Understanding Inflation and Examples of Inflation – Inflation is an increase in prices of most goods and services that we commonly use daily such as food, clothing, housing, recreation, transportation, consumer staples, and others. The price increase referred to as inflation is a price increase that takes place continuously in a certain period. That means, consumers now have to spend more money to get the same amount of goods or services compared to last year or a few years ago.
Inflation can be found in everyday life, a simple example of inflation such as 1 kg rice which in 2010 was only valued around $ 2, – we have to buy at a price of around $ 4 in 2020. This means that the same amount of rice is now more expensive or higher valued than it was 10 years ago. The percentage increase in goods and services during a certain period is usually called the Inflation Rate.
And of course, this inflation rate is not only determined by one type of goods but is determined by several groups of goods such as foodstuffs, education, transportation, health, recreation, and so forth.

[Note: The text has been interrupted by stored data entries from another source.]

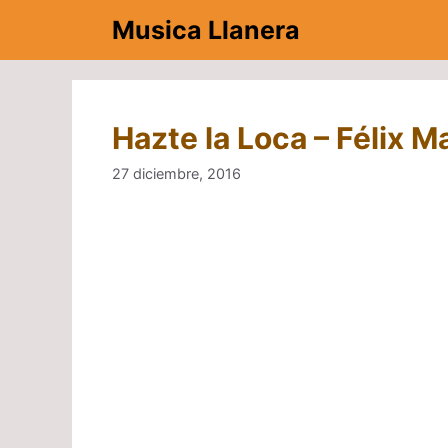
Saltar
Musica Llanera
al
contenido
Hazte la Loca – Félix 
27 diciembre, 2016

The indicator commonly used to measure inflation is the Consumer Price Index (CPI). The CPI is basically an index that calculates the average price change of a package of goods and services consumed by households in a certain period of time. In other words, the CPI measures changes in goods and services from a consumer perspective.
Understanding Inflation according to Expert Severity
To be more clear about this inflation, here are some definitions or understanding of inflation according to the experts.

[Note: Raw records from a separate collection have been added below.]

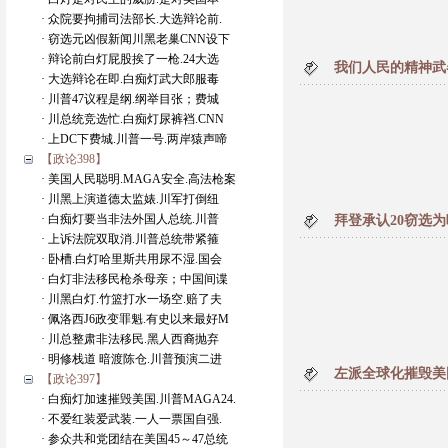
· 众院要拘捕司法部长.大选辩论前.
· 窃选元凶假新闻川黑老巢CNN设下
· 辩论前白灯屁股挨了一枪.24大选
我们人民的精神武
· 大选辩论在即.白痴灯武大郎服毒
· 川普47议程是纲.纲举目张；费城
· 川总统竞选忙.白痴灯尿裤裆.CNN
· 上DC下费城.川普一号.两岸猿声啼
【政论398】
· 美国人民聪明.MAGA安全.高法枪案
· 川黑上演道德太监婊.川军打倒纽
· 白痴灯要当非法外国人总统.川普
拜登承认20窃选
· 上诉法院双取消.川普总统带紧箍
· 卧槽.白灯哈里斯共用尿不湿.国会
· 白灯非法移民枪杀母亲；中国间谍
· 川黑白灯.竹篮打水一场空.赔了夫
· 佩洛西J6政变罪魁.有史以来最好M
· 川总整肃非法移民.黑人西裔抛弃
· 明修栈道 暗渡陈仓.川普预演二进
左派全球化摧毁美国
【政论397】
· 白痴灯加速摧毁美国.川普MAGA24.
· 不爱红装爱武装.一人一票国自强.
· 参众共和党团结在美国45～47总统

- Understanding Inflation according to Sukirno (2011: 165), Inflation is an increase in prices of goods that are general and continuous.

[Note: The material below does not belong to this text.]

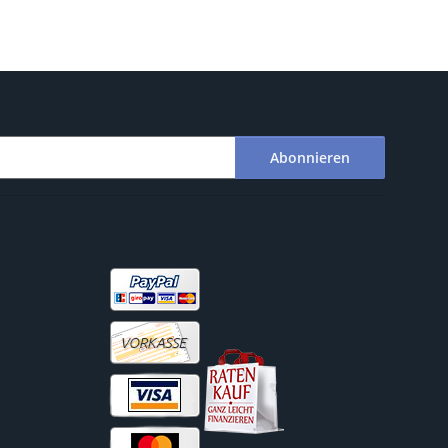
Abonnieren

- Understanding Inflation according to Julius (2011: 22), Inflation is the tendency of prices to increase continuously.
- Understanding Inflation according to Murni (2013: 202), inflation is an event that shows an increase in the price level in general and takes place continuously.
- Understanding Inflation according to M. Natsir (2014: 253), Inflation is a tendency to increase prices of goods and services in general and continuously.
- Understanding Inflation according to the BI website (Bank Indonesia), inflation is defined as a price increase in general and continuously within a certain period. An increase in the price of one or two items alone cannot be called inflation unless the increase is widespread (or results in a price increase) in other goods.
Quoted from the website of Bank Indonesia (BI), inflation measured by CPI in Indonesia is grouped into 7 expenditure groups (based on the Classification of individual consumption by purpose – COICOP), namely:
- Foodstuffs Group
- Processed Food, Beverage, Cigarettes and Tobacco Group
- Housing, Water, Electricity, Gas and Fuel Group
- Clothing group
- Health Group
- Education, Recreation and Sports Groups
- Transportation, Communication and Financial Services Group
Causes of Inflation
In general, there are two main causes of inflation, namely increasing demand or Demand-Pull Inflation and increasing production costs or Cost-push Inflation.
Rising Demand ( Demand-pull Inflation )
The most common is inflation due to increasing demand or in English is called Demand-pull Inflation. This Demand-pull inflation occurs when demand exceeds the supply of goods or services. Buyers really want the product so they are willing to pay a higher price.
Increased Production Costs ( Cost-push Inflation )
The second cause of inflation is due to increased production costs or in English is called Cost-push Inflation. Cost-push inflation is caused by rising production costs such as rising prices of raw materials and labor. Thus, producers need higher costs to produce goods and services. Cost-push inflation is also common due to depreciation in currency exchange rates and rising government taxes.